In February, the organization built and delivered 31 custom-built Karts in one shot. But the massive grant from Child's Play dramatically boosts GOF's ability to crank them out. By next March, the charity plans to put 262 Go Karts in some 200 hospitals in the United States and Canada.
Roughly a quarter of that grant will go toward moving the manufacturing process from vacuum molding -- which is inefficient at larger scales -- to injection molding for the plastic parts. Wigal estimates that the price of building a Kart will drop to $1,400 from $2,600 thanks to the upgrade.
"That one grant probably saves between $50,000 and $80,000 for this particular batch. Now that we have the tools, those savings only add up," Wigal says. "If we wanted to make 500 Go Karts next year, those tools would save another $100,000 to $200,000."
The injection molding will also make the Karts more durable. While they're already pretty indestructible, the abuse they absorb does lead to lots of chipped paint. But now GOF can simply use orange and gray plastic. Plus, injection molding should produce more consistent parts that will be easier to assemble and look a lot better too.

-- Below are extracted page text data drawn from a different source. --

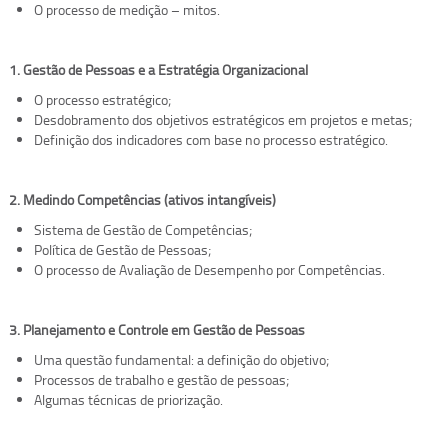
O processo de medição – mitos.
1. Gestão de Pessoas e a Estratégia Organizacional
O processo estratégico;
Desdobramento dos objetivos estratégicos em projetos e metas;
Definição dos indicadores com base no processo estratégico.
2. Medindo Competências (ativos intangíveis)
Sistema de Gestão de Competências;
Política de Gestão de Pessoas;
O processo de Avaliação de Desempenho por Competências.
3. Planejamento e Controle em Gestão de Pessoas
Uma questão fundamental: a definição do objetivo;
Processos de trabalho e gestão de pessoas;
Algumas técnicas de priorização.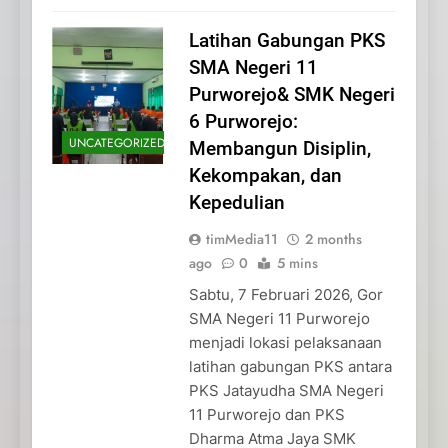
Latihan Gabungan PKS
SMA Negeri 11
Purworejo& SMK Negeri
6 Purworejo:
UNCATEGORIZED
Membangun Disiplin,
Kekompakan, dan
Kepedulian
timMedia11
2 months
ago
0
5 mins
Sabtu, 7 Februari 2026, Gor
SMA Negeri 11 Purworejo
menjadi lokasi pelaksanaan
latihan gabungan PKS antara
PKS Jatayudha SMA Negeri
11 Purworejo dan PKS
Dharma Atma Jaya SMK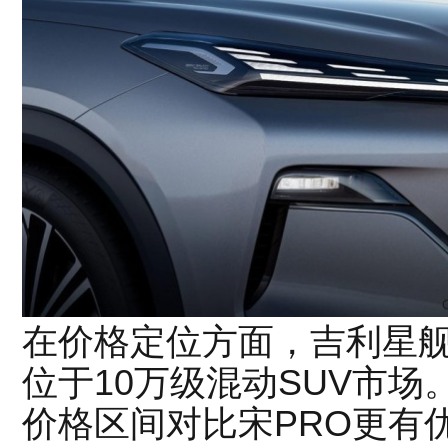
在价格定位方面，吉利星舰7
位于10万级混动SUV市场。但
价格区间对比宋PRO更有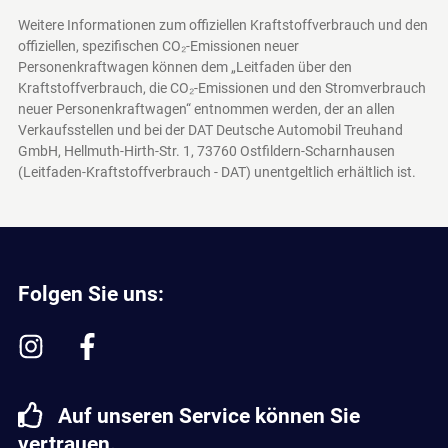
Weitere Informationen zum offiziellen Kraftstoffverbrauch und den
offiziellen, spezifischen CO₂-Emissionen neuer
Personenkraftwagen können dem „Leitfaden über den
Kraftstoffverbrauch, die CO₂-Emissionen und den Stromverbrauch
neuer Personenkraftwagen“ entnommen werden, der an allen
Verkaufsstellen und bei der DAT Deutsche Automobil Treuhand
GmbH, Hellmuth-Hirth-Str. 1, 73760 Ostfildern-Scharnhausen
(Leitfaden-Kraftstoffverbrauch - DAT)
unentgeltlich erhältlich ist.
Folgen Sie uns:
Auf unseren Service können Sie
vertrauen.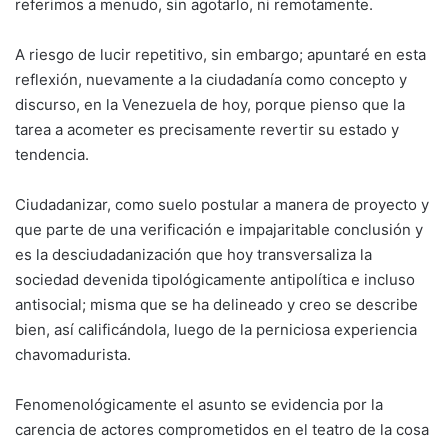
referimos a menudo, sin agotarlo, ni remotamente.
A riesgo de lucir repetitivo, sin embargo; apuntaré en esta
reflexión, nuevamente a la ciudadanía como concepto y
discurso, en la Venezuela de hoy, porque pienso que la
tarea a acometer es precisamente revertir su estado y
tendencia.
Ciudadanizar, como suelo postular a manera de proyecto y
que parte de una verificación e impajaritable conclusión y
es la desciudadanización que hoy transversaliza la
sociedad devenida tipológicamente antipolítica e incluso
antisocial; misma que se ha delineado y creo se describe
bien, así calificándola, luego de la perniciosa experiencia
chavomadurista.
Fenomenológicamente el asunto se evidencia por la
carencia de actores comprometidos en el teatro de la cosa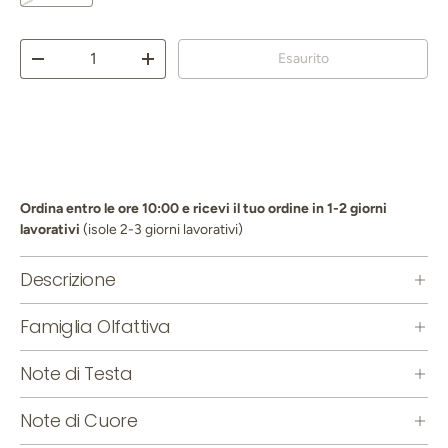
Q.tà
Esaurito
Diminuire la quantità
Aumenta la quantità
Ordina entro le ore 10:00 e ricevi il tuo ordine in 1-2 giorni
lavorativi
(isole 2-3 giorni lavorativi)
Descrizione
Famiglia Olfattiva
Note di Testa
Note di Cuore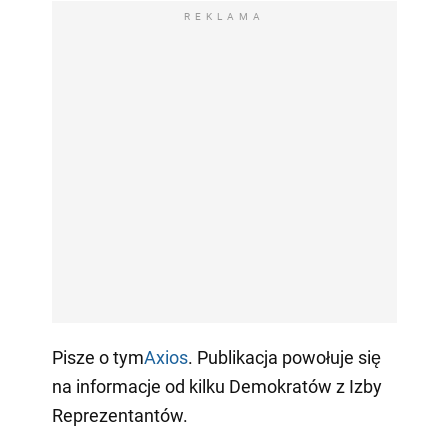
REKLAMA
Pisze o tym
Axios
. Publikacja powołuje się
na informacje od kilku Demokratów z Izby
Reprezentantów.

All of this cash will also give GOF the ability to expand beyond US borders. In addition to the grant, Child's Play is ordering Karts for each of the over 100 hospitals where it operates, including to a pair in Canada.
For Wigal, the investment from Child's Play also represents something of a personal triumph. "Child's Play has very much inspired [GOF's] existence," he says. "I don't know if we'd have known to give video games to a local children's hospital if it hadn't been for people like Child's Play." That one of the pioneers of gaming nonprofits has recognized his efforts only proves to Wigal that his dream is worth pursuing.